Pahlka writes: “The sure sign of a waterfall organization is how the people within it treat data. In an agile, empowered organization, data is a useful tool for adjusting course. The people in the organization not only have access to data and the ability to understand it but have the power to decide what to do based on it. If the compass says you’ve drifted off course, no one summons the inspector general or calls for a hearing. You just turn the wheel. In a waterfall organization, on the other hand, data functions less like a compass that helps you steer and more like an after-the-fact evaluation, a grade you get that says how well or poorly you did on something that has already happened… For people stuck in waterfall frameworks, data is not a tool in their hands. It’s something other people use as a stick to beat them with.”
In a waterfall organization, you have a lot of project managers rather than product managers. Look at the org chart of most I.T. organizations and you’ll see plenty of project managers. (I learned about project management while serving on multiple I.T. advisory committees as a faculty member, and I have a generally good idea how it works.) The key priority of project managers is to get all the requirement boxes checked off. Pahlka writes: “The idea that some choices could be made, and in fact would very much need to be made, was unspeakable, perhaps unthinkable.” User experience isn’t a priority as a deliverable. Isn’t that shocking? I’m not surprised. I’m also reminded that sometimes when I’m very busy I go on autopilot and unconsciously think that if I ‘delivered’ by lesson plans to my students, I’ve checked off the box on teaching them. Instead, I should be constantly managing the outcome or the product. Are students actually learning? Is what I’m doing actually working?

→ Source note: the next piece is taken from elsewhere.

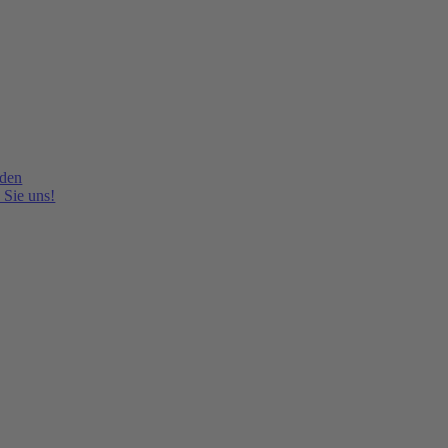
lden
 Sie uns!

To reduce hierarchy and get stakeholder input, it has become popular to design by committee. It’s one way to put a check on autocratic power. Academia is rife with this approach and it turns out that democratic governments also attempt to do this. That’s the fourth problem, although it’s a problem because of the previous problems. Systemic problems compound on one another when you’re stuck in a system! Why do you have long forms to fill out with all sorts of ‘edge cases’ included? Design by committee! I’m not against wide user input, I think it’s a good thing. But in a committee of ‘equals’ where no one should seem more prominent than the others, policies become bloated. And you’ll be layering them on top of previous policies thereby increasing the bloat and the archaeological layers. I’m likely heretical in academia for believing that more often than not, reaching consensus is overrated, and informed decisiveness is a better approach.
While Pahlka’s book focused on mega-I.T.-projects in government, I think her analysis is very applicable to organizational management more broadly. Her emphasis on the systemic and how one might go about improving the system balances the horrors described with practical good advice. She also celebrates wins and there are examples of how government I.T. expertise has seen improvements and successes. Littered through the book is her exhortation that people in private enterprise should spend a stint in government and that more crossover will be beneficial to everyone. There are significant differences between government and the private sector, and she points the varying consequences. It’s a clear-eyed book that doesn’t avoid the messiness of systems and people. I hope more people read it and that fewer concrete boats are built.